Radioactive nuclei from cosmochronology to habitability

TL;DR

This paper reviews the origin and evolution of short-lived radioactive nuclei in the galaxy, their role in solar system formation, and implications for planetary habitability, integrating meteoritic data with stellar nucleosynthesis models.

Contribution

It provides a comprehensive synthesis of recent meteoritic data, stellar production processes, and galactic evolution models to understand the role of SLRs in solar system and planetary habitability.

Findings

Meteoritic data constrains the timing of nucleosynthetic events before solar system formation.

Stellar models explain the production of SLRs in different astrophysical sites.

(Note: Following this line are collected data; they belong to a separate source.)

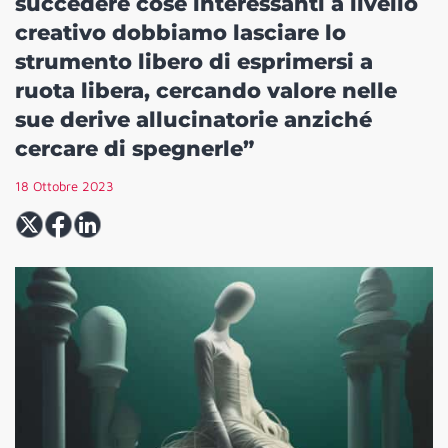
succedere cose interessanti a livello
creativo dobbiamo lasciare lo
strumento libero di esprimersi a
ruota libera, cercando valore nelle
sue derive allucinatorie anziché
cercare di spegnerle”
18 Ottobre 2023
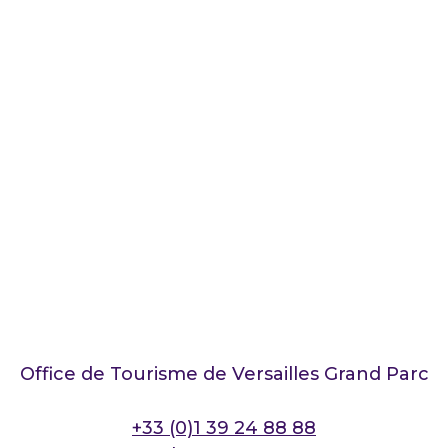
Office de Tourisme de Versailles Grand Parc
+33 (0)1 39 24 88 88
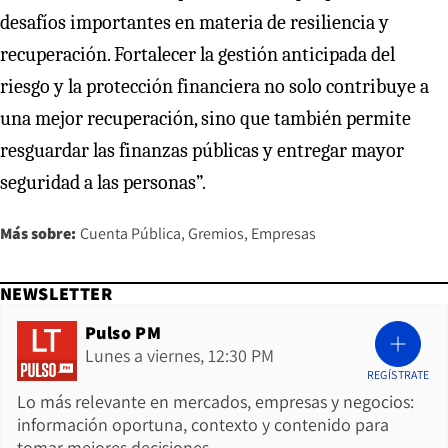
desafíos importantes en materia de resiliencia y
recuperación. Fortalecer la gestión anticipada del
riesgo y la protección financiera no solo contribuye a
una mejor recuperación, sino que también permite
resguardar las finanzas públicas y entregar mayor
seguridad a las personas”.
Más sobre:
Cuenta Pública
Gremios
Empresas
NEWSLETTER
Pulso PM
Lunes a viernes, 12:30 PM
REGÍSTRATE
Lo más relevante en mercados, empresas y negocios:
información oportuna, contexto y contenido para
tomar mejores decisiones.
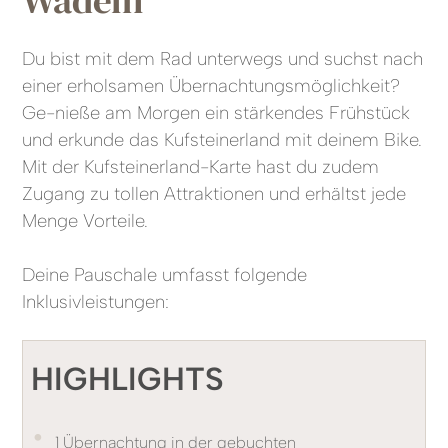
Du bist mit dem Rad unterwegs und suchst nach
einer erholsamen Übernachtungsmöglichkeit?
Ge-nieße am Morgen ein stärkendes Frühstück
und erkunde das Kufsteinerland mit deinem Bike.
Mit der Kufsteinerland-Karte hast du zudem
Zugang zu tollen Attraktionen und erhältst jede
Menge Vorteile.
Deine Pauschale umfasst folgende
Inklusivleistungen:
HIGHLIGHTS
•
1 Übernachtung in der gebuchten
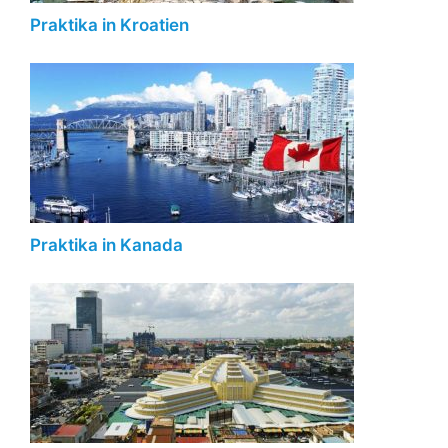
Praktika in Kroatien
Praktika in Kanada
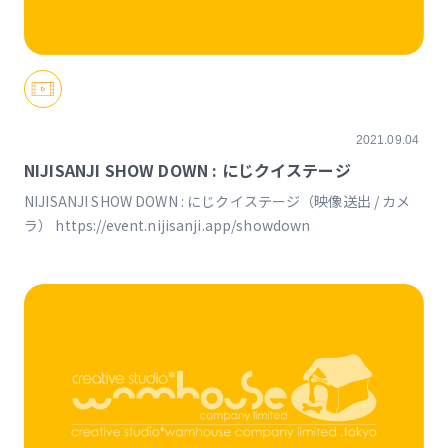
2021.09.04
NIJISANJI SHOW DOWN : にじクイステージ
NIJISANJI SHOW DOWN : にじクイステージ（映像送出 / カメ
ラ） https://event.nijisanji.app/showdown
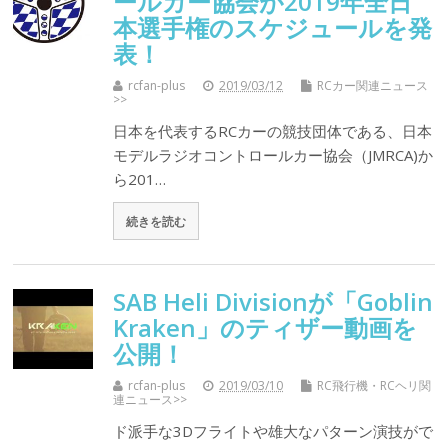
ールカー協会が2019年全日
本選手権のスケジュールを発
表！
rcfan-plus
2019/03/12
RCカー関連ニュース
>>
日本を代表するRCカーの競技団体である、日本
モデルラジオコントロールカー協会（JMRCA)か
ら201…
続きを読む
SAB Heli Divisionが「Goblin
Kraken」のティザー動画を
公開！
rcfan-plus
2019/03/10
RC飛行機・RCヘリ関
連ニュース>>
ド派手な3Dフライトや雄大なパターン演技がで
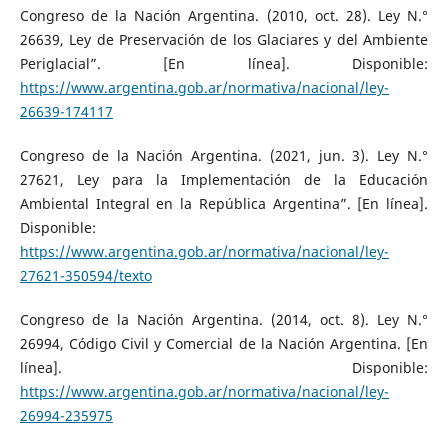
Congreso de la Nación Argentina. (2010, oct. 28). Ley N.°
26639, Ley de Preservación de los Glaciares y del Ambiente
Periglacial”. [En línea]. Disponible:
https://www.argentina.gob.ar/normativa/nacional/ley-
26639-174117
Congreso de la Nación Argentina. (2021, jun. 3). Ley N.°
27621, Ley para la Implementación de la Educación
Ambiental Integral en la República Argentina”. [En línea].
Disponible:
https://www.argentina.gob.ar/normativa/nacional/ley-
27621-350594/texto
Congreso de la Nación Argentina. (2014, oct. 8). Ley N.°
26994, Código Civil y Comercial de la Nación Argentina. [En
línea]. Disponible:
https://www.argentina.gob.ar/normativa/nacional/ley-
26994-235975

Radioactive decay heat influenced planetesimal evolution and habitability.

Abstract

In addition to long-lived radioactive nuclei like U and Th isotopes, which have been used to measure the age of the Galaxy, also radioactive nuclei with half-lives between 0.1 and 100 million years (short-lived radionuclides, SLRs) were present in the early Solar System (ESS), as indicated by high-precision meteoritic analysis. We review the most recent meteoritic data and describe the nuclear reaction processes responsible for the creation of SLRs in different types of stars and supernovae. We show how the evolution of radionuclide abundances in the Milky Way Galaxy can be calculated based on their stellar production. By comparing predictions for the evolution of galactic abundances to the meteoritic data we can build up a time line for the nucleosynthetic events that predated the birth of the Sun, and investigate the lifetime of the stellar nursery where the Sun was born. We then review the scenarios for the circumstances and the environment of the birth of the Sun within such a stellar nursery that have been invoked to explain the abundances in the ESS of the SLRs with the shortest lives - of the order of million years or less. Finally, we describe how the heat generated by radioactive decay and in particular by the abundant 26Al in the ESS had important consequences for the thermo-mechanical and chemical evolution of planetesimals, and discuss possible implications on the habitability of terrestrial-like planets. We conclude with a set of open questions and future directions related to our understanding of the nucleosynthetic processes responsible for the production of SLRs in stars, their evolution in the Galaxy, the birth of the Sun, and the connection with the habitability of extra-solar planets.